Pastorais em sintonia com o Cimi
As Pastorais Sociais, parceiras do Cimi em profunda solidariedade e comunhão, fortalecem o processo de construção de um projeto alternativo, pluriétnico, popular e democrático, somando forças para articulações frente à crise socioambiental, política e econômica do país. Nesse sentido, a XXIV Assembleia Geral do Cimi abriu espaço para a palavra dos representantes de algumas dessas Pastorais para explanações à plenária. Veja:
– Carlos Humberto Campos, Diretor-executivo da Cáritas Brasileira: “É com muita alegria e agradecimento que estamos aqui hoje nessa celebração da XXIV Assembleia Geral do Cimi que tem como tema a resistência. Penso que o Cimi, ao longo da caminhada, na parceria, [quase] completando 50 anos e nós da Cáritas 65; nos trouxe resistência e também alegria, conquistas e muita esperança. É nesse sentimento que nós, da Cáritas, nos colocamos também a disposição para estamos juntos na construção da Articulação das Pastorais do Campo, na Articulação das Pastorais Sociais, na realização da 6ª Semana Social Brasileira, nos gritos das romarias. Ou seja, a nossa caminhada é de irmãos e irmãs que estão em comunhão e em defesa da vida por esse projeto de Deus, que é o projeto do reino. Que seja solidário e fraterno para todos e todas”.
“Nos sentimos parte dessa jornada de [quase] 50 anos com vocês, nos consideramos pastorais irmãs”
– Ormezita Barbosa do Conselho Pastoral dos Pescadores (CPP): “Temos um aprofunda admiração por toda essa caminhada do Cimi – profética e comprometida – e pela forma em que a entidade tem contribuído para essa caminhada que nasce a partir dos pobres e dos povos indígenas. Nos sentimos parte dessa jornada de [quase] 50 anos com vocês, nos consideramos pastorais irmãs, temos o nascimento ali no mesmo período histórico, então temos uma trajetória marcada por muita luta e muita resistência”.

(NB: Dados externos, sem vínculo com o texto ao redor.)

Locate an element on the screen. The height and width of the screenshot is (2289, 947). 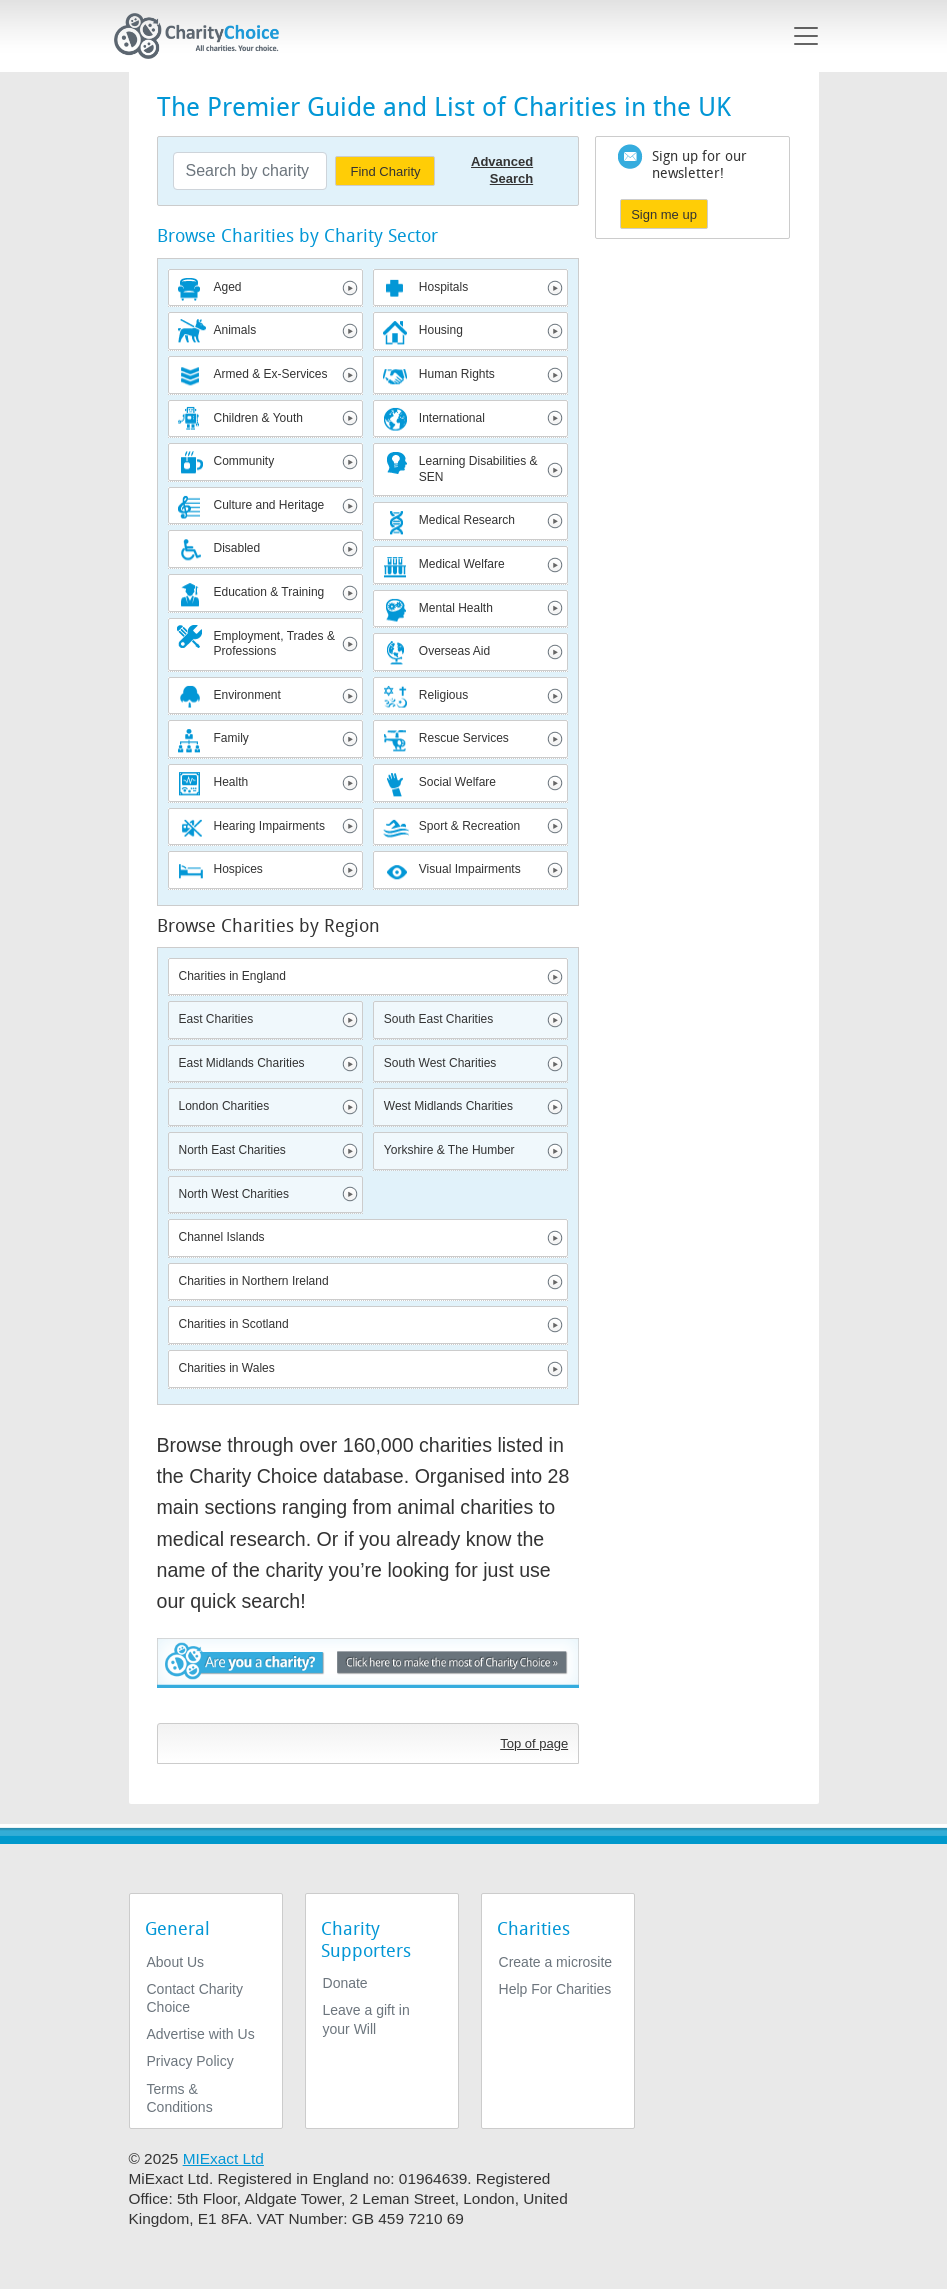
North West Charities is located at coordinates (234, 1194).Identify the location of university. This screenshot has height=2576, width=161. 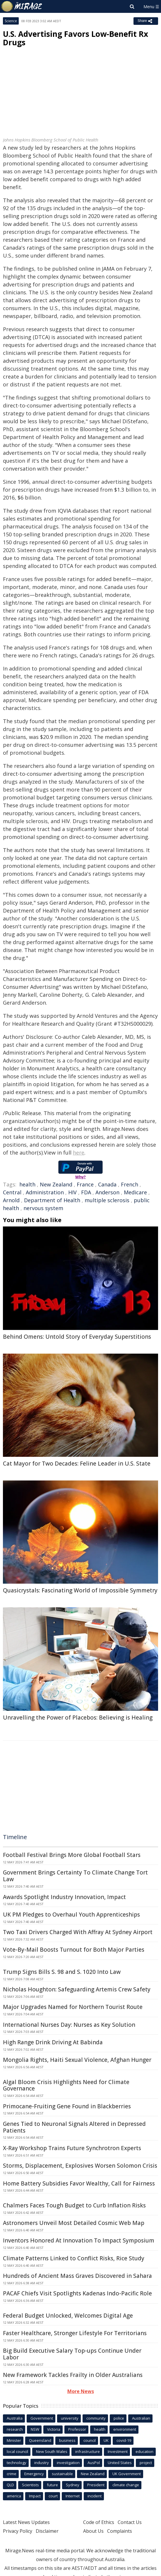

– Isolete Wichinieski, da Comissão Pastoral da Terra (CPT): “Saudação especial aos missionários e missionarias do Cimi, que fazem parte dessa luta e missão a serviço dos povos indígenas. É sempre bom reforçar a importância dessa união, ainda mais diante da conjuntura que estamos vivendo. Reunir mais de 100 pessoas, mesmo que virtualmente, para discutir, refletir e pensar é muito importante, principalmente porque os nossos desafios estão cada vez mais difíceis. É sempre bom ouvir o que nos remete à nossa espiritualidade e o que nos dá forças, trazendo toda a ancestralidade dos povos indígenas, aqueles que são os donos dessa terra. Desejo que vocês consigam permanecer firmes nessa luta, sempre nessa missão de estar junto aos povos indígenas e aos demais povos do campo, porque é essa soma que dá cara ao Brasil”.
– Lucia Ortiz, da Amigos da Terra Brasil: “Estamos juntos nessa luta, com muita admiração ao trabalho do Cimi, ao trabalho missionário e de educação, mas também a esse trabalho de escuta e de aprendizado dos povos originários e na defesa, sempre ombro a ombro, dos direitos dos povos indígenas do Brasil”.
Análises conjuntas
Os missionários e missionárias do Cimi, parceiros, assessores e convidados da XXIV Assembleia Geral, durante os trabalhos de grupo – e, posteriormente, nas explanações – puderam refletir e fazer apontamentos conjuntos para pensar os desafios futuros diante da conjuntura histórica de retirada de direitos dos povos tradicionais. Além disso, o enfrentamento a política anti-indígena do atual governo, a tese do marco temporal, o avanço do agronegócio e invasões dos territórios estão, há tempos, entre os principais desafios coletivos apontados e que necessitam de uma maior sinergia, no sentido de se pensar estratégias e articulações cada vez mais amplas.
“São essas experiências espirituais que dão sustentação e encorajam para os enfrentamentos do contexto atual”
“Nesse contexto em que vivemos, tão adversa e tão perversa é a conjuntura e tão esperançosa é a luta cotidiana dos povos indígenas do nosso país. Estamos voltando com muito receio às comunidades, ainda diante desse contexto de pandemia, e esse é um grande desafio que, hoje, faz parte da luta. E o Cimi nunca fugiu à luta e nem fugirá. Percebemos em todos os povos a preocupação muito grande em evidenciar suas experiências espirituais, pois a espiritualidade está muito presente, e são essas experiências espirituais que dão sustentação e encorajam para os enfrentamentos do contexto atual. Somos resistência sempre”, destacou Saulo Feitosa, do Cimi Nordeste e professor da Universidade de Pernambuco.